I have a Elite connected to a old WD External DVR Expander 500Gb to 1Tb, with Time Warner isn't possible transfer almost none recording via TiVo Desktop.

So attaching the new DVRExpander will lose recordings, there is an alternative as duplicate the drives or each Tivo perform a recording signature on the DVRExpander.

Thanks for comment

Trade


----------



## unitron (Apr 28, 2006)

trade said:


> I have a Elite connected to a old WD External DVR Expander 500Gb to 1Tb, with Time Warner isn't possible transfer almost none recording via TiVo Desktop.
> 
> So attaching the new DVRExpander will lose recordings, there is an alternative as duplicate the drives or each Tivo perform a recording signature on the DVRExpander.
> 
> ...


I can't tell if you want to move the external drive to a different TiVo or replace it on the same TiVo with a different external drive.

The recordings on the external drive you have now are tied both to that particular TiVo and to the internal hard drive of that particular TiVo.

So moving that external to a different TiVo means losing the recordings.

If you need to replace it, then maybe it could be "Xeroxed" to another WD TiVo Certified external drive and used with that same TiVo and the recordings saved that way.


----------



## trade (Sep 1, 2005)

Thanks for your answer, yes i want upgrade the DVRExpander with the same Tivo, so what tool can use to Clone the old drive with the new one, I will need a command to expand the space later. 

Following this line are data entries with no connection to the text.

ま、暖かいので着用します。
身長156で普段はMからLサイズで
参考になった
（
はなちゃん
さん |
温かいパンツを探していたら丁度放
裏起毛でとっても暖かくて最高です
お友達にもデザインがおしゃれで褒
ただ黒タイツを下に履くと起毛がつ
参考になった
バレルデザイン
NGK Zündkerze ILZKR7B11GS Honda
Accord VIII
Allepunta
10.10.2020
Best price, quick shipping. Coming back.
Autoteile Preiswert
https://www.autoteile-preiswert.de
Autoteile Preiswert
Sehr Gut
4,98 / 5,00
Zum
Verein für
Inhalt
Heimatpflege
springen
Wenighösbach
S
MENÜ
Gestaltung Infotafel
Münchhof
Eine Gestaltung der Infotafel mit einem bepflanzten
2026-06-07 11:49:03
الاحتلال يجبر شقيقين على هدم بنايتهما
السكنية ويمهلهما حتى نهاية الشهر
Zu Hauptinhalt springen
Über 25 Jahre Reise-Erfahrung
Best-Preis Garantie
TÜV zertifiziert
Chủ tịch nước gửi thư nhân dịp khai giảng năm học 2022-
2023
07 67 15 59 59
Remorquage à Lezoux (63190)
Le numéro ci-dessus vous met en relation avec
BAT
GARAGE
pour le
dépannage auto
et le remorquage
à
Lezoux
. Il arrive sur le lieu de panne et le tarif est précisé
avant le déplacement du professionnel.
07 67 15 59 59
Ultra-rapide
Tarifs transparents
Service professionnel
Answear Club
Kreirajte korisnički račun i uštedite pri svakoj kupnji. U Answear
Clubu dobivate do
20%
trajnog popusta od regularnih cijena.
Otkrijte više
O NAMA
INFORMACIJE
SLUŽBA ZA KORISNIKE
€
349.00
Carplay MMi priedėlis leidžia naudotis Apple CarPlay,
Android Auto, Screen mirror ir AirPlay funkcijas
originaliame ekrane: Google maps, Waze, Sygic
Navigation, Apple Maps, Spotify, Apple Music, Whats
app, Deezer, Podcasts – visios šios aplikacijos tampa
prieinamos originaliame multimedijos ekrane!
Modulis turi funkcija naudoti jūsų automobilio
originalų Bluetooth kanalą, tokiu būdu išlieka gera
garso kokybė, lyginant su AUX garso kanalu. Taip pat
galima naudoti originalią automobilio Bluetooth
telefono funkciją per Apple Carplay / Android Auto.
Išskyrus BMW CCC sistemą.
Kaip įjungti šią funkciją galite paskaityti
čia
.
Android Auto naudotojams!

I made upgrades of internal drives using MFS Windows, but I don't know if this tool works with the DVDExpander.


----------



## unitron (Apr 28, 2006)

trade said:


> Thanks for your answer, yes i want upgrade the DVRExpander with the same Tivo, so what tool can use to Clone the old drive with the new one, I will need a command to expand the space later.
> 
> I made upgrades of internal drives using MFS Windows, but I don't know if this tool works with the DVDExpander.

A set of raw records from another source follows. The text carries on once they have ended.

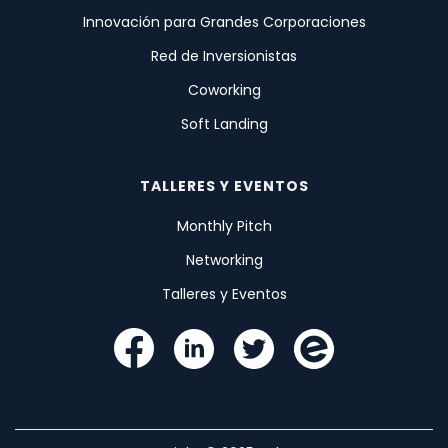
Innovación para Grandes Corporaciones
Red de Inversionistas
Coworking
Soft Landing
TALLERES Y EVENTOS
Monthly Pitch
Networking
Talleres y Eventos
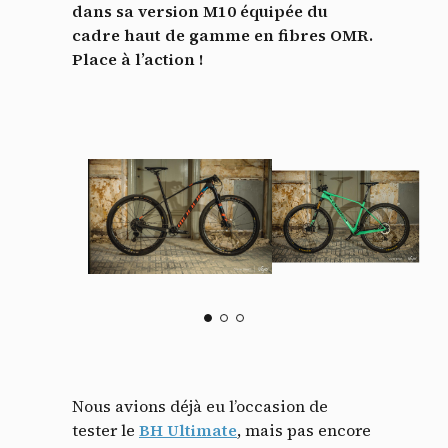
dans sa version M10 équipée du
cadre haut de gamme en fibres OMR.
Place à l’action !
Nous avions déjà eu l’occasion de
tester le
BH Ultimate
, mais pas encore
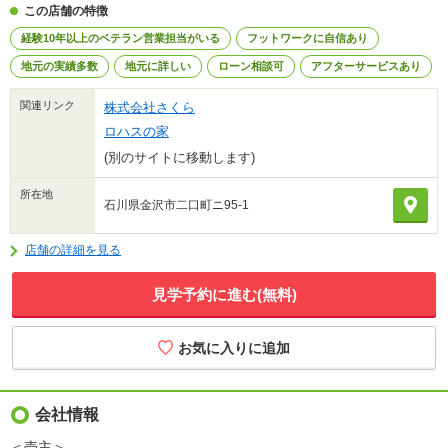
この店舗の特徴
経験10年以上のベテラン営業担当がいる
フットワークに自信あり
地元の実績多数
地元に詳しい
ローン相談可
アフターサービスあり
関連リンク
株式会社さくら
ロハスの家
(別のサイトに移動します)
所在地
石川県金沢市二口町ニ95-1
店舗の詳細を見る
見学予約に進む(無料)
会社情報
＜売主＞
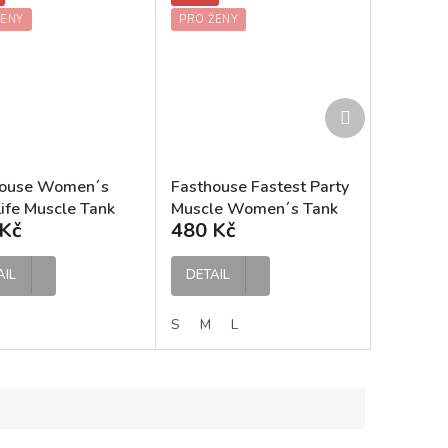
ŽENY
PRO ŽENY
Další
produkt
house Women´s
Fasthouse Fastest Party
Life Muscle Tank
Muscle Women´s Tank
Kč
480 Kč
 dámské tílko
Navy dámské tílko
AIL
DETAIL
S
M
L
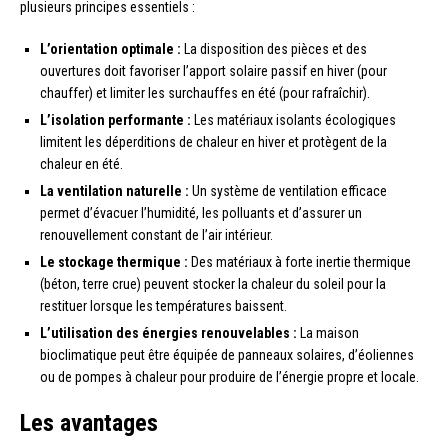
plusieurs principes essentiels :
L’orientation optimale :
La disposition des pièces et des
ouvertures doit favoriser l’apport solaire passif en hiver (pour
chauffer) et limiter les surchauffes en été (pour rafraîchir).
L’isolation performante :
Les matériaux isolants écologiques
limitent les déperditions de chaleur en hiver et protègent de la
chaleur en été.
La ventilation naturelle :
Un système de ventilation efficace
permet d’évacuer l’humidité, les polluants et d’assurer un
renouvellement constant de l’air intérieur.
Le stockage thermique :
Des matériaux à forte inertie thermique
(béton, terre crue) peuvent stocker la chaleur du soleil pour la
restituer lorsque les températures baissent.
L’utilisation des énergies renouvelables :
La maison
bioclimatique peut être équipée de panneaux solaires, d’éoliennes
ou de pompes à chaleur pour produire de l’énergie propre et locale.
Les avantages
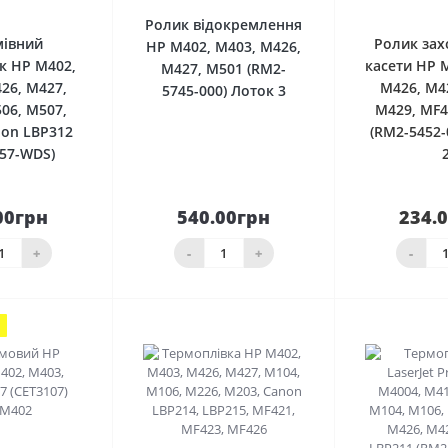
Ролик відокремлення
мівний
Ролик зах
HP M402, M403, M426,
к HP M402,
касети HP 
M427, M501 (RM2-
26, M427,
M426, M4
5745-000) Лоток 3
06, M507,
M429, MF4
non LBP312
(RM2-5452-
657-WDS)
00грн
540.00грн
234.
До
До
шика
кошика
товар за
+
-
+
-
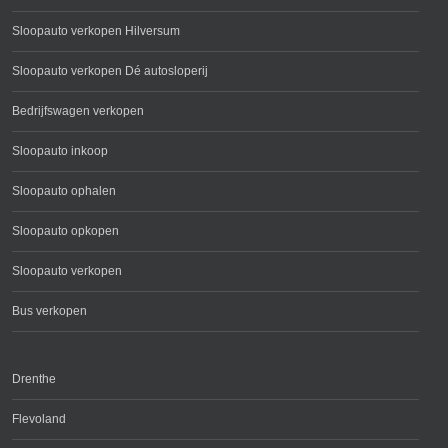
Sloopauto verkopen Hilversum
Sloopauto verkopen Dé autosloperij
Bedrijfswagen verkopen
Sloopauto inkoop
Sloopauto ophalen
Sloopauto opkopen
Sloopauto verkopen
Bus verkopen
Drenthe
Flevoland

I think what you're talking about is WinMFS, and unfortunately the guy who wrote it, spike, doesn't seem to be active any more and isn't available to answer questions.

Because the TiVo has a very small list of approved Western Digital drive model numbers (the drive inside the external enclosures), and it checks any external connected to it and will only work with drives on that list, you're pretty much limited to using the particular externals that WD makes for using with the TiVo.

If you currently have a 500GB, and you think it's about to fail, you could possibly replace it with a 1TB instead of another 500GB, but I'm not at all sure about being able to use the extra 500GB.

To save the recordings, you'd have to "Xerox" that 500 to the 1TB with the "byte for byte copying" Linux command line utility

dd

or one of the 2 fancier versions of it

dd_rescue

or

ddrescue

dd

and

dd_rescue

are available on the MFS Live cd v1.4

What doing it that way will do is copy the 500GB to the first half of the 1TB which could make it report itself as a 500 instead of a 1TB.

Maybe you could then use WinMFS to expand it, or maybe not, I can't say for sure because I'm not sure exactly how those external expanders are formatted, and whether it's similiar enough to the way TiVo used to do dual internal drives on the Series 1 and Series 2 models.

You could buy the 1TB WD expander (if you can find one) and try it, and since once you copy from the 500 you can set the 500 aside, if the experiment doesn't work, the 500 won't be any worse off than before and the recordings will still be on it.

And you could try to sell the 1TB to someone or use it as a regular eSATA external drive on a PC.


----------